Her heart sank. He might be exaggerating, but even if he wasn’t he was better off here than in Hull. ‘There’s worse things than having your sweet ration pinched,’ she
said, ‘and if you’d been in Casualty when they brought our mam in, you’d know that. And don’t swear. What’s the school like?’

‘Lousy.’

‘Pam likes her school. The people she’s with say she’s doing well there.’

‘She sucks up to everybody.’

‘It would be better all round if you did the same, Alfie,’ Marie said. ‘Why the hell can’t you behave yourself? Get on Mrs Morton’s good side; give her less to
complain about.’

‘Can’t stand her, and she hasn’t got a good side. Or Ernie, either; rotten bully. Take me with you. I want to see our mam.’

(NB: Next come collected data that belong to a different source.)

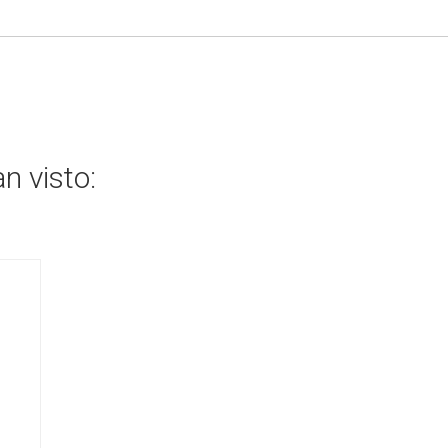
n visto: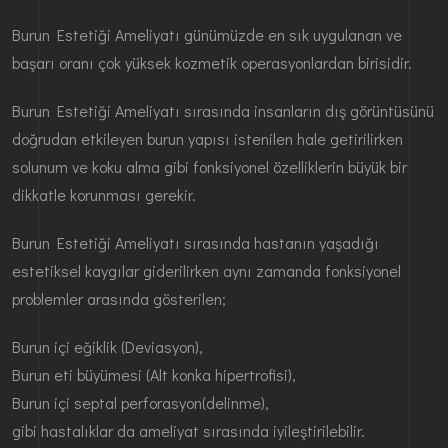
Burun Estetiği Ameliyatı günümüzde en sık uygulanan ve
başarı oranı çok yüksek kozmetik operasyonlardan birisidir.
Burun Estetiği Ameliyatı sırasında insanların dış görüntüsünü
doğrudan etkileyen burun yapısı istenilen hale getirilirken
solunum ve koku alma gibi fonksiyonel özelliklerin büyük bir
dikkatle korunması gerekir.
Burun Estetiği Ameliyatı sırasında hastanın yaşadığı
estetiksel kaygılar giderilirken aynı zamanda fonksiyonel
problemler arasında gösterilen;
Burun içi eğiklik (Deviasyon),
Burun eti büyümesi (Alt konka hipertrofisi),
Burun içi septal perforasyon(delinme),
gibi hastalıklar da ameliyat sırasında iyileştirilebilir.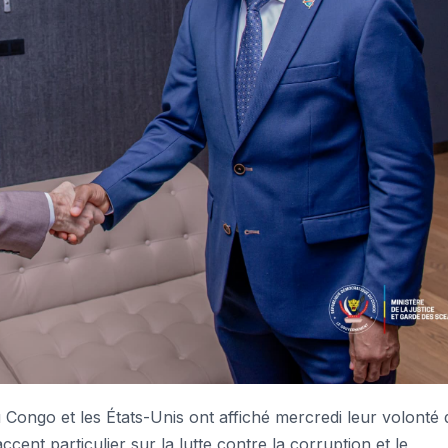
ngo et les États-Unis ont affiché mercredi leur volonté 
cent particulier sur la lutte contre la corruption et le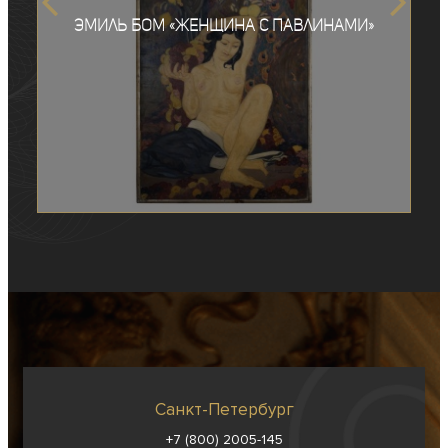
Эмиль Бом «Женщина с павлинами»
Санкт-Петербург
+7 (800) 2005-145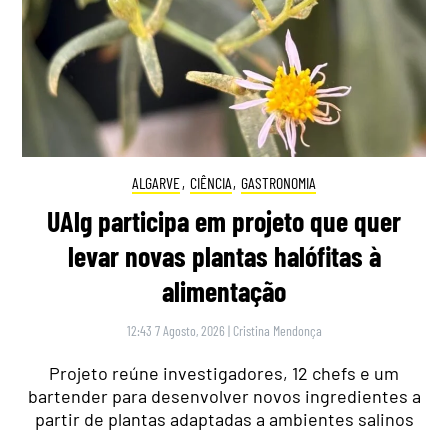
ALGARVE
,
CIÊNCIA
,
GASTRONOMIA
UAlg participa em projeto que quer
levar novas plantas halófitas à
alimentação
12:43 7 Agosto, 2026
|
Cristina Mendonça
Projeto reúne investigadores, 12 chefs e um
bartender para desenvolver novos ingredientes a
partir de plantas adaptadas a ambientes salinos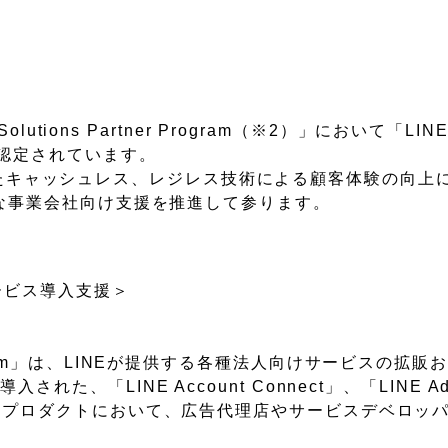
utions Partner Program（※2）」において「LINE 
er」に認定されています。
行ってきたキャッシュレス、レジレス技術による顧客体験の向
的な事業会社向け支援を推進して参ります。
ービス導入支援＞
er Program」は、LINEが提供する各種法人向けサービスの拡
、「LINE Account Connect」、「LINE Ad
otion」の各プロダクトにおいて、広告代理店やサービスデベロ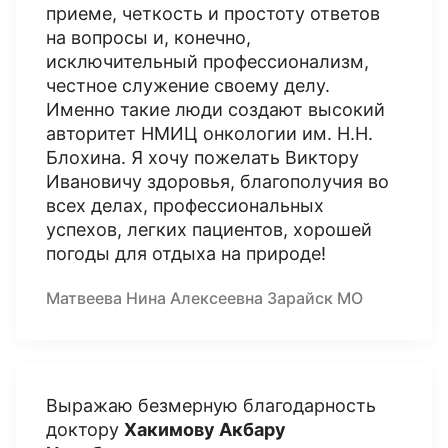
приеме, четкость и простоту ответов
на вопросы и, конечно,
исключительный профессионализм,
честное служение своему делу.
Именно такие люди создают высокий
авторитет НМИЦ онкологии им. Н.Н.
Блохина. Я хочу пожелать Виктору
Ивановичу здоровья, благополучия во
всех делах, профессиональных
успехов, легких пациентов, хорошей
погоды для отдыха на природе!
Матвеева Нина Алексеевна Зарайск МО
Выражаю безмерную благодарность
доктору
Хакимову Акбару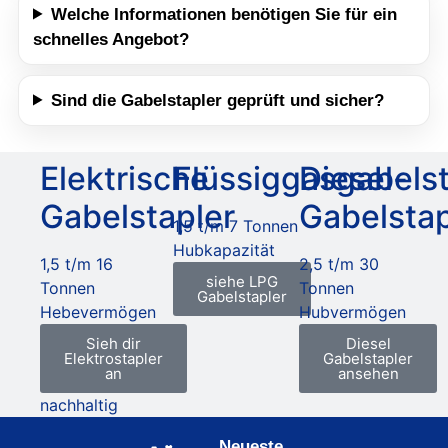
Welche Informationen benötigen Sie für ein
schnelles Angebot?
Sind die Gabelstapler geprüft und sicher?
Elektrische
Flüssiggasgabelst
Diesel-
Gabelstapler
Gabelstap
1,5 t/m 7 Tonnen
Hubkapazität
1,5 t/m 16
2,5 t/m 30
siehe LPG
Tonnen
Tonnen
Gabelstapler
Hebevermögen
Hubvermögen
Sieh dir
Diesel
Elektrostapler
Gabelstapler
an
ansehen
nachhaltig
Neueste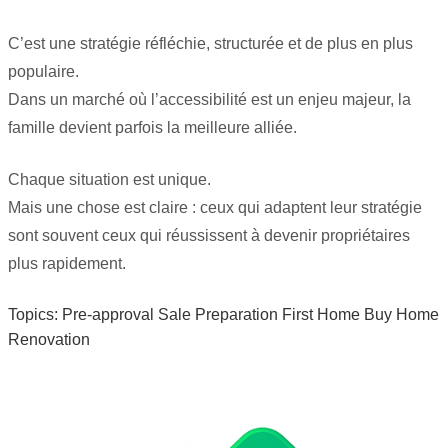
C’est une stratégie réfléchie, structurée et de plus en plus
populaire.
Dans un marché où l’accessibilité est un enjeu majeur, la
famille devient parfois la meilleure alliée.
Chaque situation est unique.
Mais une chose est claire : ceux qui adaptent leur stratégie
sont souvent ceux qui réussissent à devenir propriétaires
plus rapidement.
Topics:
Pre-approval
Sale Preparation
First Home
Buy Home
Renovation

She tried to impress on him the sheer impossibility of taking him with her as they walked back to the house. When they reached the gate it was evident he’d heard nothing she had said.
‘Take me with you,’ he repeated, in a very subdued voice.

‘I can’t, Alfie,’ she said, despairing and exasperated with him. ‘You know very well I can’t. I have to work at the hospital. Our mam’s so badly wounded she
won’t be home for ages, and there’s nobody else to look after you now. We’re fighting a war, remember? We’re all in it, and you’ll have to be brave and do your bit,
like the rest of us. Anyway, the bus is full, there isn’t a seat.’

Alfie started to weep. ‘I’ll sit on your knee!’

‘Come on, buck up.’ Marie pulled a lace hankie out and wiped his tears. You’ll have to make the best of it for a bit, Alfie. I’ve got to work. There’s a lot of
wounded people need looking after. And apart from everything else, we need the money.’

‘If you’re so sure Dad’s dead, we ought to be having a funeral. I want to come to the funeral.’

‘I’m not sure what’s happening yet, Alfie.’ Marie said, not yet ready to give up all hope. ‘I’ll write to you as soon as I find out.’

She took his hands in hers, and noticed his fingernails chewed down to the quick. That was something new. He’d never been a fingernail biter before, and he’d never wet the bed,
either. She threw her arms round him for a last hug. ‘I’ll come and see you again as soon as I can, Alfie,’ she said, and fled for the bus.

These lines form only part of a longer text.